The dining room is small and elongated; it’s easy on the eye with muted tones and warm lighting throughout thanks to the globe-shaped lamps overhead. The restaurant has been designed by local interior firm Zanghellini and Holt, which also handled the cosy interiors of various steakhouses such as Wooloomooloo Prime and Buenos Aires Polo Club. You can expect an abundance of marble, wood, and leather to come together to form a warm, welcoming ambience.

The menu is small, with a short selection of appetisers. We began our meal with crudo of New Caledonian ‘Angel prawn’, where the deshelled prawns are sliced lengthwise and laid flat on the plate, garnished with microgreens and shiso cress. A drizzle of fruity Arbequina olive oil is all that is needed to dress the cold starter. Grilled Spanish octopus is the highlight of the meal, where tender, bite-sized chunks of octopus come lightly charred on the outside and served with tangy caper sauce.

 

Meat lovers will enjoy the wide range of beef offered. Look to the specials board and ask for recommendations from the servers. The highlights here are British and Irish beef, the latter not as common in Hong Kong. We ordered the Irish John Stone striploin and UK’s Ashdale grass-fed dry aged rib eye. Each order of steak, best served medium rare, comes with three sauces including beef jus, bearnaise sauce and pepper gravy. The steak arrived promptly after we finished our starters. Cut against the grain, both steaks seemed flatter than usual. The striploin was medium rare as requested, but the rib-eye was cooked way past medium. We preferred the striploin’s rich texture and flavour of the meat is prominent and vibrant, though seasoning for both steaks was way off, especially the rib-eye being too salty. The salt has drawn too much moisture out of the meat and rendered it tough.

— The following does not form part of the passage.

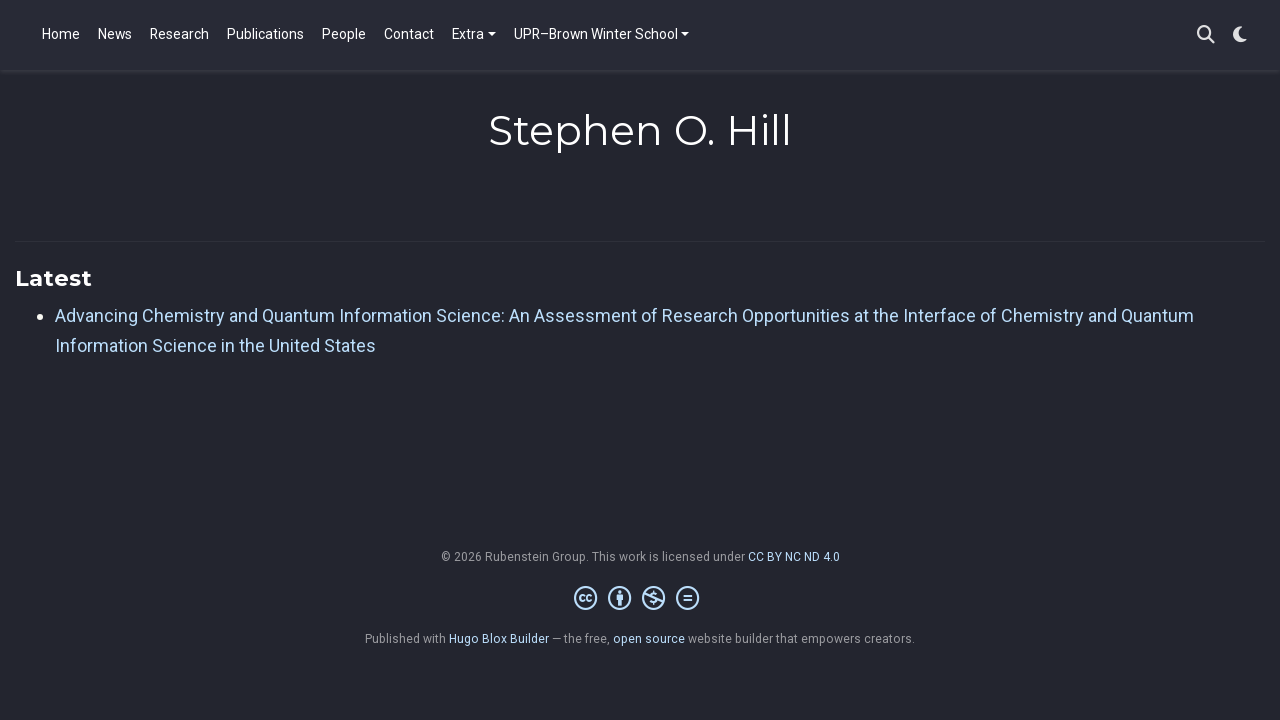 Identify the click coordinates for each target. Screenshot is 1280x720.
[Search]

The three sauces were neatly served in miniature copper pans, yet they were only lukewarm at best. The beef jus, made with an abundance of caramelised onions, was a bit bitter on the aftertaste. The bearnaise, however, was rich and a better fit for the steak. Yorkshire puddings were properly brown on the outside with a slightly custardy interior. Creamed spinach and hand-cut fries are also popular side dishes here.

Steak on Elgin offers a very small selection of desserts, and we ordered just the grandma’s boozy trifle. Aptly served in a glass, the trifle’s sponge is evenly soaked in dark rum and brandy, while the fruit and jelly worked well with the thin layer of custard and cream. It is a satisfying treat but is much better shared.

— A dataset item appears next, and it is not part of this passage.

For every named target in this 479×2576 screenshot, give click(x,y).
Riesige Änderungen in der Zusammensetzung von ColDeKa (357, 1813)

The wine list at Steak on Elgin is strong with an abundance of reds and a small selection of champagnes and whites. Guests can always consult the restaurant manager for wine pairing options and choose labels based on personal preferences. The service is warm and friendly at Steak on Elgin, and even though the team is small, service is prompt and keen. The staff are knowledgeable and enthusiastic on sharing more on the origins of their steak cuts and offer portion control suggestions at time of ordering.

Steak on Elgin offers a comfortable and satisfying dining experience, as its starters are in such high standards it brings the experience to a high, but the execution meats, despite its vast selection, needs considerable work to improve to match the same level of satisfaction it offers before they arrive at the table.

 

Steak On Elgin, G/F, 59 Elgin Street, Soho, Central, Hong Kong

A dinner for two at Steak On Elgin: around HK$1,900

 

Rating: 3.5/5 


How we rate
Each of our reviewers score restaurants based on four main criteria: setting, food, service, and drinks, taking into account more than 35 different points of reference including manners of staff, usefulness of the wine list, and whether or not the restaurant makes an effort to be environmentally aware. 5/5 indicates an exceptional experience; 4-4.5/5 is excellent; 3-3.5/5 is good to very good; and 2.5/5 or lower is average to below average. Before visiting a restaurant, the reviewers will book using a pseudonym and do not make themselves known to restaurant staff, in order to experience the venue as a regular guest—if this is not possible, or if we are recognised, we will indicate this in the review.